Oggi il nazismo ha molte facce. Nei suoi tratti fondamentali è assetato di potere, è autoritario, abolisce il diritto alla sicurezza dell’uomo e persegue coloro che potrebbero mettere in pericolo il suo potere. Una sua caratteristica inconfondibile era ed è la persecuzione dei giornalisti e dei liberi pensatori. Chi nega la sua esistenza ha chiuso e chiude ancora gli occhi sperando così di cancellare i fantasmi di un passato scomodo e terribile; chi nega ha paura della democrazia perché, probabilmente, sa che alla democrazia non c’è alcuna credibile alternativa.
Oggi, mentre credevamo che il nazismo fosse morto per sempre, ecco che in Ucraina un certo Putin, zar di tutte le (sue) russie, tenta di rianimarlo. Non so se Putin sia più simile a Hitler o a Stalin. In ogni caso, che il suo regime abbia tutte le caratteristiche del nazismo mi sembra fuori discussione. Basta prendere atto di alcune cose: l’abolizione della libertà di stampa e il collegato controllo totale dei media sono mezzi privilegiati per impedire al popolo di conoscere e vedere le atrocità consumate; i privilegi concessi alla forza delle armi sono il simbolo del terrore imposto dalla sua dittatura; l’idea che gli uomini obbligati a fare la guerra debbano non pensare e non giudicare, perché così vuole il regime che li comanda, è la conferma che lì, a sostegno del regime, è stata legalizzata qualunque violenza.
Eppure, benché la storia si ripeta in maniera drammatica, l’Europa è cambiata; dalla seconda guerra mondiale è nata un’Europa nuova, democratica; noi tutti che viviamo in questa Europa, abbiamo una patria nuova, una patria democratica. E’ inconcepibile che all’interno di questa nuova Europa qualcuno faccia la guerra infischiandosene di tutto e di tutti. Ha di nuovo letto che “nella seconda guerra mondiale caddero sulla Germania un numero indicibile di bombe, ma non una sola bomba fu sganciata sulla linea ferroviaria che portava al campo di “sterminio” di Auschwitz”. Eppure quella linea ferroviaria sarebbe stata un facile bersaglio.

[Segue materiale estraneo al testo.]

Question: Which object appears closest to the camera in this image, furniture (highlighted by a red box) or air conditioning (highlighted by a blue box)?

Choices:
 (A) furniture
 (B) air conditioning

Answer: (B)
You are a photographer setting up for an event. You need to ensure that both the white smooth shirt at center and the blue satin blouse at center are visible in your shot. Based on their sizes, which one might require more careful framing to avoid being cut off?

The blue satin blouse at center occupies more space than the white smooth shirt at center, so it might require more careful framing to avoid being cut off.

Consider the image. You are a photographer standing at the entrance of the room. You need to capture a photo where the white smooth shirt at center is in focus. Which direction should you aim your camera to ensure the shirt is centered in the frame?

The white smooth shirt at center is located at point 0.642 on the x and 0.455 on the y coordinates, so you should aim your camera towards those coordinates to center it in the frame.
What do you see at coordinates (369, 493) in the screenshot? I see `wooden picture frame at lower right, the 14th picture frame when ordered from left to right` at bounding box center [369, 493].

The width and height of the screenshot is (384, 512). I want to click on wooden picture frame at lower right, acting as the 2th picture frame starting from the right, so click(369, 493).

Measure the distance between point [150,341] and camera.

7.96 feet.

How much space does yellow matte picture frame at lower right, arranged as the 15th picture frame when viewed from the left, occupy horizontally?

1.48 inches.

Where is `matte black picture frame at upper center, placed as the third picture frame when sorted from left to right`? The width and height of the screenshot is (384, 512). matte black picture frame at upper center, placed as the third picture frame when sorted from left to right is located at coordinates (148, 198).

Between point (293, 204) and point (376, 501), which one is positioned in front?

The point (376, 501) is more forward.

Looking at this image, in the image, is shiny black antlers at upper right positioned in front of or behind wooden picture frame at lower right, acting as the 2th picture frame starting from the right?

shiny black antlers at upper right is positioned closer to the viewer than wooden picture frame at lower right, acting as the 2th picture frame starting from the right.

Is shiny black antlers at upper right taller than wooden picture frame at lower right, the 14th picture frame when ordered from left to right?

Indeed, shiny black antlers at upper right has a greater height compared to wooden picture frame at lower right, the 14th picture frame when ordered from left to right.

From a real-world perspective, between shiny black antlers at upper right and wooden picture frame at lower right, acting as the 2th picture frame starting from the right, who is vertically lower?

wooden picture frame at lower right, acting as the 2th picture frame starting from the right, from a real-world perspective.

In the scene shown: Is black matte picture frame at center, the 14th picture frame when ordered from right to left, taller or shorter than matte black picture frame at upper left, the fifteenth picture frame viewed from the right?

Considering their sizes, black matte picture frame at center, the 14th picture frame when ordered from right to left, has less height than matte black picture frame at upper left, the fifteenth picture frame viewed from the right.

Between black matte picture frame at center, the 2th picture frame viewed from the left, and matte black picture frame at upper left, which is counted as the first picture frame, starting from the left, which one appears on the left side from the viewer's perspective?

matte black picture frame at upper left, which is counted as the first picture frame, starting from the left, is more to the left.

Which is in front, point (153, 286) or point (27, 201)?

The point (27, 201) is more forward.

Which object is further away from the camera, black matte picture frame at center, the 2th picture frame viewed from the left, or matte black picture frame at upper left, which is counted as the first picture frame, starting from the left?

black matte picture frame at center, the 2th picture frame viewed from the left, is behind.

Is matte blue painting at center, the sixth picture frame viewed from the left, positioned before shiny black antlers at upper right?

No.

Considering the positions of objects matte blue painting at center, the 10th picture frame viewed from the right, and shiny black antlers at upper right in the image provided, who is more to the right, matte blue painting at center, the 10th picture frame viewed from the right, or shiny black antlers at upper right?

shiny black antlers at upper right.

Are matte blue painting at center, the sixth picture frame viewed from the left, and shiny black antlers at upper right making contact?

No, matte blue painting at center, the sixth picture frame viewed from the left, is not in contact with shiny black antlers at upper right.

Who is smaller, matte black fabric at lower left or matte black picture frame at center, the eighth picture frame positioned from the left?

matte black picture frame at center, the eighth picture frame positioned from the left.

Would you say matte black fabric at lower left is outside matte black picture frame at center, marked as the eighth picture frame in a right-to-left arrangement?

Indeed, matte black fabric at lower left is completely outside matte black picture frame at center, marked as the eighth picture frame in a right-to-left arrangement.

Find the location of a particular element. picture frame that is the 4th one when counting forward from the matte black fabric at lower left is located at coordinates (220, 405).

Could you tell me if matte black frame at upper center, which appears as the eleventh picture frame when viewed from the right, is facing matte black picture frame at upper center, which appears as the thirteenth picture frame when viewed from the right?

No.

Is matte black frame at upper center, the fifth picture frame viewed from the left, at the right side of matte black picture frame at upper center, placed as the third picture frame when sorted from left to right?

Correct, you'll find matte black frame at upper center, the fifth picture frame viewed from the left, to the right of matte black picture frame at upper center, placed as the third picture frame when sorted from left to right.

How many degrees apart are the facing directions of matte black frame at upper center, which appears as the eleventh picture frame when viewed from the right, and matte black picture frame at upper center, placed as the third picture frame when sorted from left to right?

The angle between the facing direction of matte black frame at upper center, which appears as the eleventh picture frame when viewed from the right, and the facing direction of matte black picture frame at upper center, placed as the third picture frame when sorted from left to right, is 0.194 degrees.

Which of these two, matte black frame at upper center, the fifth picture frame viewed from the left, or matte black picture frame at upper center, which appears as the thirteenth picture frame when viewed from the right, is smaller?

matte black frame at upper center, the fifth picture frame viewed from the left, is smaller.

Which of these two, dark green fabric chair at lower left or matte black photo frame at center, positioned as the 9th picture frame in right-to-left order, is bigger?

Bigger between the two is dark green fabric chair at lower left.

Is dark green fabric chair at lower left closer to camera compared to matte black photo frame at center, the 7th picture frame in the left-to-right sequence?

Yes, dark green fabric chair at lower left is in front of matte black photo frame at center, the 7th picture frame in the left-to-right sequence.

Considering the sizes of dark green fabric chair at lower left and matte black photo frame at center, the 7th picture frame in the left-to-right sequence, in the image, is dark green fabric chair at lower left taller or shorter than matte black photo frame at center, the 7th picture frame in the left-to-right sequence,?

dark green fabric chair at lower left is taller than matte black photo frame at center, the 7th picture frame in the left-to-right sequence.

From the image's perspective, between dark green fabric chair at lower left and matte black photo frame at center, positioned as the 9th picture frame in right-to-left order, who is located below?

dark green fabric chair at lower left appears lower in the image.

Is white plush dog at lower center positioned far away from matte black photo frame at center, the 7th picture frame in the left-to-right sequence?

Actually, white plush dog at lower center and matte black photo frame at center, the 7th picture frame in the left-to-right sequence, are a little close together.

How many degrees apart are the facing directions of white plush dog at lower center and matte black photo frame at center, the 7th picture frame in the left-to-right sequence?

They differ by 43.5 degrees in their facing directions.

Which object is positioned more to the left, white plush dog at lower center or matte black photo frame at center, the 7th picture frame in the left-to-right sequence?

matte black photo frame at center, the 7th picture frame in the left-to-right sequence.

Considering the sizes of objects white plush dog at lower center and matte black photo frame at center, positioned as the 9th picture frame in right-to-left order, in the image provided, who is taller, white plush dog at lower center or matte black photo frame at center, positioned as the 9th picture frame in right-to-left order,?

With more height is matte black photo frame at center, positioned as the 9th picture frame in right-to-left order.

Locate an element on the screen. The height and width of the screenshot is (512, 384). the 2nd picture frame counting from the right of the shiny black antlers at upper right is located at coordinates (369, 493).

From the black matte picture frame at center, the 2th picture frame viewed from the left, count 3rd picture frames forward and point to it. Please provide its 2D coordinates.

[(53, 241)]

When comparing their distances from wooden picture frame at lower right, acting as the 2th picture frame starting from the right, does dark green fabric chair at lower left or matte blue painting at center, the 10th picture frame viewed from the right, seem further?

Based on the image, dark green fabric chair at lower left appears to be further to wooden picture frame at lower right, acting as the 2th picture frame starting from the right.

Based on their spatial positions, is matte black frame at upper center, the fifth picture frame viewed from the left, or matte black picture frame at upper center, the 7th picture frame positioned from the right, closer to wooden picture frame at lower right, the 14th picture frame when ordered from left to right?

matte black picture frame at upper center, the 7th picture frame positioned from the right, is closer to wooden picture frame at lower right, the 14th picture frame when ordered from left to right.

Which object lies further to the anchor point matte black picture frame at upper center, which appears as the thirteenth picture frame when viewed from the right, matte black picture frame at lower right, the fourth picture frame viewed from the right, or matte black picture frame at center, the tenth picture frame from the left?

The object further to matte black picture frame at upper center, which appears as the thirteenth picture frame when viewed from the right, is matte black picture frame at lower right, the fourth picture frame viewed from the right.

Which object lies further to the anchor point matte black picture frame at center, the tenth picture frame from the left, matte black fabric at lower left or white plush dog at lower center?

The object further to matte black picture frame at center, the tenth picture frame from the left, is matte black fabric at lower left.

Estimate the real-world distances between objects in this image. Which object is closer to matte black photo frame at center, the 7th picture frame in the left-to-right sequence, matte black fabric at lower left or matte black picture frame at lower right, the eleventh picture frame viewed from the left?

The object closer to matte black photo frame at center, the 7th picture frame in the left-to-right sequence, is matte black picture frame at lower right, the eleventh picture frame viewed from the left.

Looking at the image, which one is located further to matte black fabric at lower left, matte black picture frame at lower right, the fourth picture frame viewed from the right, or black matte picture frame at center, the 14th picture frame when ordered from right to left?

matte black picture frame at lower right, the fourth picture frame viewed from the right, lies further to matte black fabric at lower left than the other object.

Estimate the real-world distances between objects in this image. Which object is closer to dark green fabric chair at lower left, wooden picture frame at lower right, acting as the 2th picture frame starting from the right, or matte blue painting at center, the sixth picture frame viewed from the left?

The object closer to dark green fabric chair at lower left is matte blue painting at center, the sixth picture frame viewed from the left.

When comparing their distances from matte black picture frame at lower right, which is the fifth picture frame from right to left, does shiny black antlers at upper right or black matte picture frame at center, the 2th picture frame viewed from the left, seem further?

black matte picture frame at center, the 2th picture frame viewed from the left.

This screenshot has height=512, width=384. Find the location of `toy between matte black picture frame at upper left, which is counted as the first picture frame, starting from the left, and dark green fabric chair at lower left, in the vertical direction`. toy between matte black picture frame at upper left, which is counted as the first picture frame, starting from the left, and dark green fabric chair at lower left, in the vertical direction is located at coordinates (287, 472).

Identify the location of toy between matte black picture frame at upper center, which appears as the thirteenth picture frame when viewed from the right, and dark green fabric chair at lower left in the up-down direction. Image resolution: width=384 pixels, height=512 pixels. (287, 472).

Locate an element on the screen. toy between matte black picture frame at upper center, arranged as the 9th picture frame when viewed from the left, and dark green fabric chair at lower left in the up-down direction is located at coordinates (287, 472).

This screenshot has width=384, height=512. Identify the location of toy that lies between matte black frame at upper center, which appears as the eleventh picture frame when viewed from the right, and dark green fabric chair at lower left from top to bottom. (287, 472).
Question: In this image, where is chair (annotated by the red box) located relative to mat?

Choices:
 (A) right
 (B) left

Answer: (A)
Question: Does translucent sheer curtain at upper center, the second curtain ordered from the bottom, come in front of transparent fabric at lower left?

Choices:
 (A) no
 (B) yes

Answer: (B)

Oggi, in questa guerra che non ha alcuna giustificazione, vedo le stesse colpe consumate quando i carri ferroviari carichi di ebrei e di oppositori al nazismo alimentavano le bocche dei forni crematori disseminati nei campi di sterminio; vedo l’Occidente che non vuole essere accusato di insensibilità per non aver bombardato la linea ferroviaria che portava a Auschwitz… Vedo anche troppi urlatori che si destreggiano tra “né né” e pacifismo di facciata. A costoro va ricordato che pacifismo significa “pace per tutti”, diritto all’esistenza e alla libertà per ciascuno, negazione assoluta della violenza.
Da parte mia sogno un mondo in pace. Dal 1945 ho (abbiamo) vissuto un tempo di pace che non ha eguali; in tempi abbastanza recenti, la caduta del comunismo mi ha regalato la fallace impressione di una stabilità a lungo termine, quasi fosse cominciata una nuova epoca della Ragione. Ma basta guardarsi intorno per accorgersi che il mondo è scosso ancora da guerre insensate, assurde, irragionevoli…
Per andare oltre questo modo di veder rotolare le pietre della storia c’è ancora tanta strada da fare. Se davvero vogliamo costruire un mondo di pace è necessario non chiudere gli occhi sui pericoli che qualunque dittatura porta con sé. Fortunatamente, nella bisaccia che accompagna i nostri giorni, ci sono ideali, speranze e desideri utili a rendere migliore il futuro.